The solution here (since those functions are needed) is to call the functions
directly. This is possible because kernel32.dll is never relocated so the
function entry points are always the same (for a given version of windows).

For NT4 those values are:
GetStdHandle: 77F01CBB
WriteFile   : 77F0D354

GetCommandLine is a special case since it has the format:
  GetCommandLineA proc near
	mov	eax, [77F4657Ch]
  GetCommandLineA endp

so the final code will look like:
----------------- code.hex -----------------------
A17C65F477	mov	eax, offset CommandLine
BEBB1CF077	mov	esi, offset GetStdHandle
33C9		xor	ecx, ecx
51	    push    ecx
41	    inc ecx
803C0800	cmp	[eax+ecx], 0
75F9		jnz	-07
54	    push    esp
51	    push    ecx
50	    push    eax
6AF5	    push   -11 ; StdOut
FFD6	    call   esi ; GetStdHandle
50	    push    eax
B854D3F077	mov	eax, offset WriteFile
FFD0		call	eax
C3	    ret

6. Squeezed imports
[Comment: read a text on PE format to better understand what's going on]
As mentioned earlier, the PE file must have an imports directory in order to
load properly. Yet, since we call API functions directly, we only have to
specify one dummy import. A good choice (since it really has a short name) is
'Arc' from 'gdi32.dll'. To specify this imported function we should need:

  OriginalFirstThunk	    ; *
  TimeDateStamp 	    ; *
  ForwarderChain	    ; *
  Name			    ; >> ???? RVA of ASCII string 'gdi32.dll',0
  FirstThunk		    ; >> ???? RVA described later...
IMAGE_IMPORT_DESCRIPTOR full of zeroes to specify end of imports
  OriginalFirstThunk	    ; *
  TimeDateStamp 	    ; *
  ForwarderChain	    ; *
  Name			    ; 0 This is checked to see if it is the end...
  FirstThunk		    ; *

'FirstThunk' is the RVA of a 0-terminated list of RVAs, one for each function
in the specified DLL. For this example we only need one RVA followed by a null
dword. This RVA will point to a structure IMAGE_IMPORT_BY_NAME:
    WORD    Hint	    ; *
    BYTE    Name[...]	    ; 'Arc',0

By putting all this together we would have:

    | **** **** **** **** **** **** -dword 1-
    | -dword 2- -dword 3- 0000 0000 **** ****
    | 0000 0000 **** ****

dwords 1 and 2 are the two RVAs for the IMAGE_IMPORT_DESCRIPTOR. dword 3 is the
RVA to the IMAGE_IMPORT_BY_NAME. So, dword 2 is the RVA of dword 3. We also
need space for the two strings 'gdi32.dll',0 and 'Arc',0.

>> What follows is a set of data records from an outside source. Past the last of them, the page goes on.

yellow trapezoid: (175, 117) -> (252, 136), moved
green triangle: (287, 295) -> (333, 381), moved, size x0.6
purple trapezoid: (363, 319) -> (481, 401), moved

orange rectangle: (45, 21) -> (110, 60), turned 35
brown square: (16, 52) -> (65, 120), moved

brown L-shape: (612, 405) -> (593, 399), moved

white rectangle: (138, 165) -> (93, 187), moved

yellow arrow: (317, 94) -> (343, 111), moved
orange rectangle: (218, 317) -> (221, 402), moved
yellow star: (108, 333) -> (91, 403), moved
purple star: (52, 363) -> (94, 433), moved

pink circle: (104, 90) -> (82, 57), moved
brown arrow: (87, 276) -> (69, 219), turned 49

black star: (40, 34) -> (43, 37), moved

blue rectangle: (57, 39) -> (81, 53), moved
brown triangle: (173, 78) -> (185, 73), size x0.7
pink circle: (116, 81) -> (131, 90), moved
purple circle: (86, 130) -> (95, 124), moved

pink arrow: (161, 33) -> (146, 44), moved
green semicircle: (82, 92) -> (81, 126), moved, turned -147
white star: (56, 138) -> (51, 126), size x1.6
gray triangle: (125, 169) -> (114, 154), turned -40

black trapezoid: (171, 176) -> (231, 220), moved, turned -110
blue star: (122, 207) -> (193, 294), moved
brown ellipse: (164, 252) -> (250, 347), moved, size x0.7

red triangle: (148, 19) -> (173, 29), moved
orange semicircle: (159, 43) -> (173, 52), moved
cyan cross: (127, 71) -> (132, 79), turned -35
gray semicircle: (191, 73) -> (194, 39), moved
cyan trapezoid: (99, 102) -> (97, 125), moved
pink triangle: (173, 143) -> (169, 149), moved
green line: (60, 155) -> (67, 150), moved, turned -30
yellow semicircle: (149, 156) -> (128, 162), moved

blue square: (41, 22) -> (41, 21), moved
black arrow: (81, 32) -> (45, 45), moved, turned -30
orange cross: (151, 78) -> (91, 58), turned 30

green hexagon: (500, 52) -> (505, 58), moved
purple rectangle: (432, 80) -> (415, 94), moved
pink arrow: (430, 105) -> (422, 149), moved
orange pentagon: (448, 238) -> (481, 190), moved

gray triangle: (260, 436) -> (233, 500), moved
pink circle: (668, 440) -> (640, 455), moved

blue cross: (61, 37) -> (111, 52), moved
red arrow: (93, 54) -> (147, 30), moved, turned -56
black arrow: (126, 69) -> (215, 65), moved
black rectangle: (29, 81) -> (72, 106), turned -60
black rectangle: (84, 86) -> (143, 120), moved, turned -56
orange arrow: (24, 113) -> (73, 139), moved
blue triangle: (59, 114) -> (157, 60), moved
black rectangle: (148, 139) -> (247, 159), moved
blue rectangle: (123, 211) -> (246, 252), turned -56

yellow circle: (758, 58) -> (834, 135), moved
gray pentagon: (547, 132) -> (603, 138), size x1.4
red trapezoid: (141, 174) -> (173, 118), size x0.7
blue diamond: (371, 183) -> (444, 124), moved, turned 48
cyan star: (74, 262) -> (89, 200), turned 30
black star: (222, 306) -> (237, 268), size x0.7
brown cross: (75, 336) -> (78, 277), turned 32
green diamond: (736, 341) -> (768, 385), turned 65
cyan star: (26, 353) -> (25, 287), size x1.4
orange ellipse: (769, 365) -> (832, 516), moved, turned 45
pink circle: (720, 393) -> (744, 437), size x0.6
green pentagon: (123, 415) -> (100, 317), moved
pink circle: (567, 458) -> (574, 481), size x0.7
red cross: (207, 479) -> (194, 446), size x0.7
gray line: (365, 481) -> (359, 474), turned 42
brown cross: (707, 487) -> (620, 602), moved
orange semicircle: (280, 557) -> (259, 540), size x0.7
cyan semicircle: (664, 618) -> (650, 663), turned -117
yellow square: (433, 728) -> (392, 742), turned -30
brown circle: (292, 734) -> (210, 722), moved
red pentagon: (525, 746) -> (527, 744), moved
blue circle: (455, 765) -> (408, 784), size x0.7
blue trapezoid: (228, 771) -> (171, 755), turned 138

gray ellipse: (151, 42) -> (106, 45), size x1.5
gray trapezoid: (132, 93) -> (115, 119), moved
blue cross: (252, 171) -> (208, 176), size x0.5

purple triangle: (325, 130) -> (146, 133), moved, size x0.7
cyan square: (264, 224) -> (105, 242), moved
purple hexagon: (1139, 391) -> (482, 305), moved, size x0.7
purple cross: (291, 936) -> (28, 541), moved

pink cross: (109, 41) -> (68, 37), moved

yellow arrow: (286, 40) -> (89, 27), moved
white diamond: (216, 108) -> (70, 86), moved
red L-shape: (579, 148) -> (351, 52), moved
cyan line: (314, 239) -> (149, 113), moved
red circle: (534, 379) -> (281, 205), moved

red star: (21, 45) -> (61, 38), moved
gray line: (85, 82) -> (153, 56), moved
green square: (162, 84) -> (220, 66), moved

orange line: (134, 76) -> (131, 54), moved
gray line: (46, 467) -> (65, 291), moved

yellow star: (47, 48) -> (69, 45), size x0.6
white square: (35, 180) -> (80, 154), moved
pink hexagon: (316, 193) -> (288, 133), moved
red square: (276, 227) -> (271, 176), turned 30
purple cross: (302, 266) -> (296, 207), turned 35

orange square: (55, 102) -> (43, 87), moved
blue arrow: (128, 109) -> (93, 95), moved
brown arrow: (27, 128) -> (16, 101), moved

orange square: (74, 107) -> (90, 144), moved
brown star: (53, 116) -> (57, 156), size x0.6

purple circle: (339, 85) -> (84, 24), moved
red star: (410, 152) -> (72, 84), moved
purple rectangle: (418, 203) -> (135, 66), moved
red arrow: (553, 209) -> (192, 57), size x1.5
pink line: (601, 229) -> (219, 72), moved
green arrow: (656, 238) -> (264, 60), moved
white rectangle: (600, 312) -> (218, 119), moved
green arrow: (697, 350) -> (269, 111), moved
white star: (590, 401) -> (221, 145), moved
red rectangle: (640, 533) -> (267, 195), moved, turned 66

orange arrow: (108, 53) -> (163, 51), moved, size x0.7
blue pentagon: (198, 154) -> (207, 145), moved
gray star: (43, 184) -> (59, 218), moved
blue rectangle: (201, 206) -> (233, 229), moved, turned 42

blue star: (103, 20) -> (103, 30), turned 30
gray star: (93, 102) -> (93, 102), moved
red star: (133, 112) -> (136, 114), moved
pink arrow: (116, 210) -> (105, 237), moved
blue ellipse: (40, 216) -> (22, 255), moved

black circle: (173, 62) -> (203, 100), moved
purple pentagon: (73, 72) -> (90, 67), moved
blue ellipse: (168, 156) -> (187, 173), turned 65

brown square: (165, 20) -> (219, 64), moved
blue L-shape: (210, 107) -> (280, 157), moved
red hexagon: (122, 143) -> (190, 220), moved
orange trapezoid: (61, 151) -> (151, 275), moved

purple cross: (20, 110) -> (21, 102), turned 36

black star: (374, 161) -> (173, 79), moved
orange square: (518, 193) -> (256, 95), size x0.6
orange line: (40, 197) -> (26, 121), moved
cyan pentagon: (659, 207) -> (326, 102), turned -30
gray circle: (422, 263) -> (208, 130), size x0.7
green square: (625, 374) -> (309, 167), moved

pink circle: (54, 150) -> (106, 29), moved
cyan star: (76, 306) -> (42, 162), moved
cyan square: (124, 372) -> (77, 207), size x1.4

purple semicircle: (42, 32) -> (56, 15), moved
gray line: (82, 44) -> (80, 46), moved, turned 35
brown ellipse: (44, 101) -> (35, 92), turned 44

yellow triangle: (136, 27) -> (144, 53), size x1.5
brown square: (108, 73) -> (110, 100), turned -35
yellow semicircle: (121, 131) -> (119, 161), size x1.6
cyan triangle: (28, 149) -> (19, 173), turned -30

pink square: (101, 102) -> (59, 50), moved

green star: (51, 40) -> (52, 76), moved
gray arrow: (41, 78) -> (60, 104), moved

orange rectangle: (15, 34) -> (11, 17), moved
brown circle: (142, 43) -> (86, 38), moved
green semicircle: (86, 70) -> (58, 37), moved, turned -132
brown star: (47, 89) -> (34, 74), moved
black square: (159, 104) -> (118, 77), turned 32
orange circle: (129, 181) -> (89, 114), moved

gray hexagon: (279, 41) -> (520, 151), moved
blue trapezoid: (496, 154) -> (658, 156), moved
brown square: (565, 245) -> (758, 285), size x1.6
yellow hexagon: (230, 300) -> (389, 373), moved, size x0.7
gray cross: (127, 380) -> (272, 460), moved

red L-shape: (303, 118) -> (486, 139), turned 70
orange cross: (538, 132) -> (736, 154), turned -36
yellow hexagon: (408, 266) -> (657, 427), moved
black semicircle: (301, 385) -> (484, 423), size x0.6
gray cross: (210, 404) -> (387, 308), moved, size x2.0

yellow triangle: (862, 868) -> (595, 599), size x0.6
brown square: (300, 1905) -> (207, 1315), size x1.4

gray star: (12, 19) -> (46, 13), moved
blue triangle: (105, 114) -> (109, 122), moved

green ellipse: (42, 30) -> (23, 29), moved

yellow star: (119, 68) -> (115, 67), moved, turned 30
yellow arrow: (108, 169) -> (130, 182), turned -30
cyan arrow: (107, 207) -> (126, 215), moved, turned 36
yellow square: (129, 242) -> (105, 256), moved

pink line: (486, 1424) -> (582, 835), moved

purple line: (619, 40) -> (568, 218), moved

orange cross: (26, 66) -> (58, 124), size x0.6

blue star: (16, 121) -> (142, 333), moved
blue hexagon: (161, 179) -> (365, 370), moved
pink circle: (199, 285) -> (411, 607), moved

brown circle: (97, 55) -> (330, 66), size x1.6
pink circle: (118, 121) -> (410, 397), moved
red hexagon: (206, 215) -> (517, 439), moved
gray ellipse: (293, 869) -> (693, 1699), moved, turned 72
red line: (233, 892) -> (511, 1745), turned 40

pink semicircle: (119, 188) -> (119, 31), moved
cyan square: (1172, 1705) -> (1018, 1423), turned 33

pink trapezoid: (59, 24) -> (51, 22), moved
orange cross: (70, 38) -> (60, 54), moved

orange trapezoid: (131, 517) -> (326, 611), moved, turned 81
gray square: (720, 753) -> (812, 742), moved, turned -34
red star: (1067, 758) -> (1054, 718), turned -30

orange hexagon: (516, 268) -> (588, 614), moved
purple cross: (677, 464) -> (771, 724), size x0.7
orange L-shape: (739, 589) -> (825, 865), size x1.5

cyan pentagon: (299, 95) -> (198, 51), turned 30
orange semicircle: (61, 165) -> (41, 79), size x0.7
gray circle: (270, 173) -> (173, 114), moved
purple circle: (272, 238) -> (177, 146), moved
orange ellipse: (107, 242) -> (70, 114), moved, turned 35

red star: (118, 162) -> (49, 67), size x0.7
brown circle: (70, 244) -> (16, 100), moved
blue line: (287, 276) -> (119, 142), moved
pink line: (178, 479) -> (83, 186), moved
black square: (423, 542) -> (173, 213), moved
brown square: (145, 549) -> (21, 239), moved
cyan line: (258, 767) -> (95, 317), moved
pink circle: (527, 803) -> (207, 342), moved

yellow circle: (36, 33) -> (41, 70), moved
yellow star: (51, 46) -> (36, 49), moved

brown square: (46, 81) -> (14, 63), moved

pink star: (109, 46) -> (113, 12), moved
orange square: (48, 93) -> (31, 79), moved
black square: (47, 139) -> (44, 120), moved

There is a way to use even less bytes for the imports. Just remember that the
imports are examined after the file has been mapped into memory. So, since
memory is allocated in blocks, after the end of the file there will be a space
full of zeroes. So by placing the three dwords in the last 12 bytes of the file,
there is no need for the two zeroes.

7. 'Assemble' the program
The values marked as ???? will be:
Offset of PE header	:   00000010
AddressOfEntryPoint	:   00000002
SizeOfImage		:   000000C0
Imports RVA		:   000000A8
Imports Size		:   00000028
Section VirtualAddress	:   00000000
Section SizeOfRawData	:   000000C0
Section PointerToRawData:   00000000
Dll Name RVA		:   00000098
Dll FirstThunk RVA	:   000000BC
Dll Function Hint/Name	:   000000AE

Notice that the Section data and the Header (DOS and PE) are the same thing.
The section RVA is 0, so file offset and RVAs are the same. The code will be
broken in three pieces, connected by two jumps. The final result will be:

0000| 4D5A A17C 65F4 77BE BB1C F077 33C9 EB08
0010| 5045 0000 4C01 0100 5141 803C 0800 75F9
0020| 5451 EB06 7000 0201 0B01 506A F5FF D650
0030| B854 D3F0 77FF D0C3 0200 0000 1000 0000
0040|		0000 1000 0200 0000 0200 0000
0050|			  0400 0000
0060| C000 0000 		    0300
0070| 0000 1000 0010 0000 0000 1000 0010 0000
0080|		0200 0000 0000 0000 0000 0000
0090| A800 0000 2800 0000 6764 6933 322E 646C
00A0| 6C00 0000 0000 0000 C000 0000 0000 0000
00B0| 4172 6300 9800 0000 BC00 0000 AE00 0000

Blank bytes are meaningless, and can be set to any value.

Wrapping Up
Well, if you managed to read up to here, and understood what happened, I guess
you need no more explanations. I just gave an idea (actually MANY ideas). Maybe
on another article I will start exploring the possibilities this 'experiment'
showed me...

Next Issue Challenge
Write a routine for converting ASCII hex to binary in 6 bytes.